What is a garnishment?
Garnishments are amounts that are automatically deducted from employee paychecks to pay for outstanding debts to government, and state agencies, and sometimes private organizations.
Examples of unpaid debts that can be collected through garnishments include:
- Child Support
- Federal Tax Levy
- State Tax Levy
- Creditor Garnishment
- Spousal Support
- Defaulted student loan
Federal and State tax agencies will levy employee wages for unpaid and outstanding tax debts, e.g., from a failure to file a return or correctly report income on a return.
Do garnishments require court orders?
In general, private creditors (e.g., those seeking to recover unpaid credit card or medical bills) must sue for the right to request a garnishment order. Alimony payments cannot be garnished without a court order.
However, some types of garnishments do not need a court order:
- Child support orders, including health insurance deductions for mandatory enrollment of a dependent, automatically include garnishment orders.
- Federal (e.g., the IRS) and State tax agencies do not need court orders to collect unpaid taxes through garnishments and levies.
- Private and government agencies also do not need court orders to recover payments on defaulted Federal student loans through garnishment
You may contest the terms of a garnishment order, e.g., to provide proof that the amount of garnishment is too great, but cannot refuse to honor a garnishment order or tax levy.
What types of garnishments does Zenefits Payroll support?
Here's a list of garnishments that can be added to individual employees in Zenefits Payroll.
- Child Support
- Defaulted Student Loan
- Federal Tax Levy
- State Tax Levy
- Spousal Support
- Creditor Garnishment
If an employee has multiple garnishments, the garnishments are prioritized by category. Make sure to pick the correct category when adding a garnishment so that Zenefits Payroll correctly prioritizes each garnishment.
How do I determine exempt wages for garnishments?
For garnishment purposes, exempt wages are equivalent to the amount earned in a week by an employee who is paid minimum wage. They're "exempt" because they are the portion of an employee's disposable income that is excluded from garnishments so that no matter how much an employee's garnishments are, they can still take home at least minimum wage.
The exempt wages set by each state are usually provided as weekly amounts, which is convenient for employees who are paid each week.
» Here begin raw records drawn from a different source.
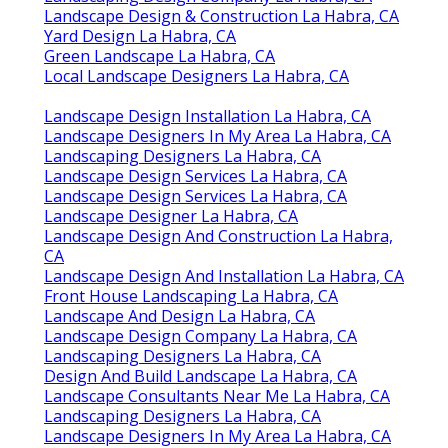
Landscape Design & Construction La Habra, CA
Yard Design La Habra, CA
Green Landscape La Habra, CA
Local Landscape Designers La Habra, CA
Landscape Design Installation La Habra, CA
Landscape Designers In My Area La Habra, CA
Landscaping Designers La Habra, CA
Landscape Design Services La Habra, CA
Landscape Design Services La Habra, CA
Landscape Designer La Habra, CA
Landscape Design And Construction La Habra,
CA
Landscape Design And Installation La Habra, CA
Front House Landscaping La Habra, CA
Landscape And Design La Habra, CA
Landscape Design Company La Habra, CA
Landscaping Designers La Habra, CA
Design And Build Landscape La Habra, CA
Landscape Consultants Near Me La Habra, CA
Landscaping Designers La Habra, CA
Landscape Designers In My Area La Habra, CA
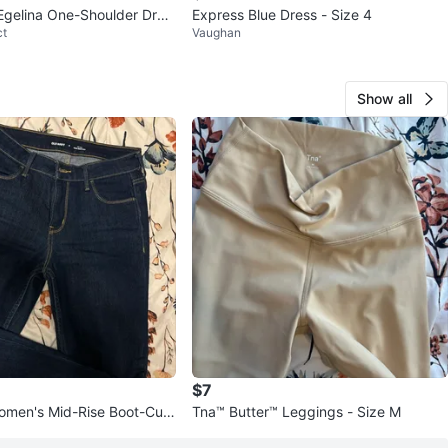
Egelina One-Shoulder Dres
Express Blue Dress - Size 4
ct
Vaughan
Show all
$7
omen's Mid-Rise Boot-Cut
Tna™ Butter™ Leggings - Size M
6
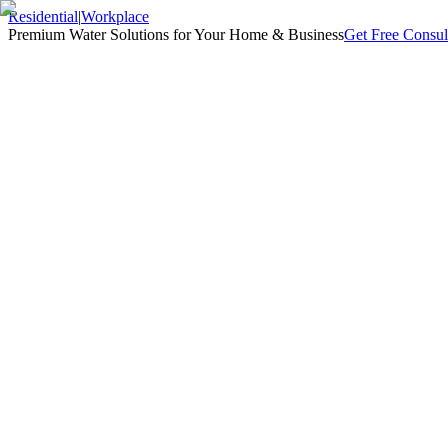
Residential
|
Workplace
Premium Water Solutions for Your Home & Business
Get Free Consul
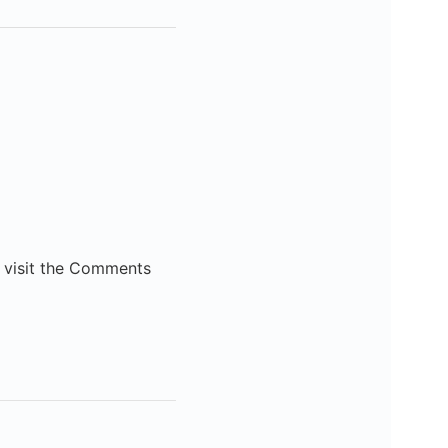
e visit the Comments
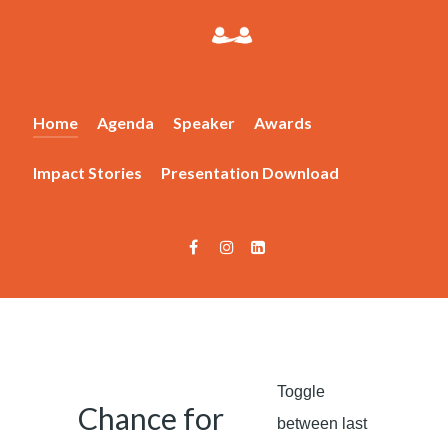
Home
Agenda
Speaker
Awards
Impact Stories
Presentation Download
Toggle
Chance for
between last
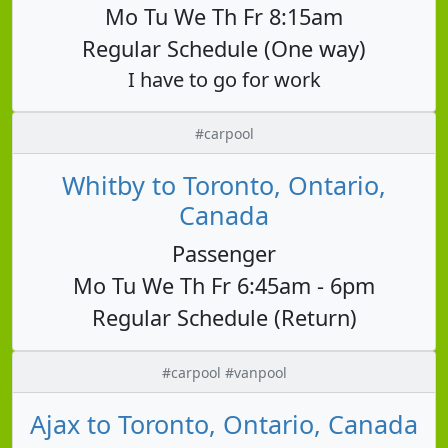
Mo Tu We Th Fr 8:15am
Regular Schedule (One way)
I have to go for work
#carpool
Whitby to Toronto, Ontario,
Canada
Passenger
Mo Tu We Th Fr 6:45am - 6pm
Regular Schedule (Return)
#carpool #vanpool
Ajax to Toronto, Ontario, Canada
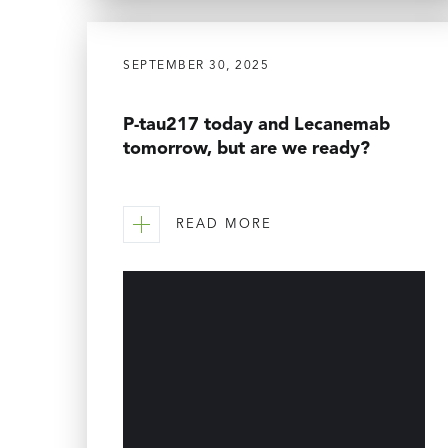
SEPTEMBER 30, 2025
P-tau217 today and Lecanemab
tomorrow, but are we ready?
READ MORE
Here's how to calculate the exempt wages for employees paid by other schedules:
- For employees paid monthly, multiply the weekly exempt wage amount by 52 (weeks in a year), then divide by 12.
- For employees paid biweekly, multiply the weekly exempt wage amount by 52 (weeks in a year), then divide by 26.
- For those paid semi-monthly, multiply the weekly exempt wage amount by 52 (weeks in a year), then divide by 24.
Sequencing and Prioritizing Wage Garnishment Orders
When an employee who lives in any state other than Mississippi (learn more) has multiple garnishments at the same time, the garnishments are prioritized by type. Here are the priorities for each type in all states except Mississippi.
|2||Chapter XII bankruptcy|
|3||IRS tax levies|
|4||Federal agencies other than IRS|
|5||State tax levies|
|6||Local tax levies|
|7||Consumer (creditor) debt|
What is allowable disposable income for child support garnishments?
The following is a guide for calculating the amount of allowable disposable that may be garnished during a worker's pay period.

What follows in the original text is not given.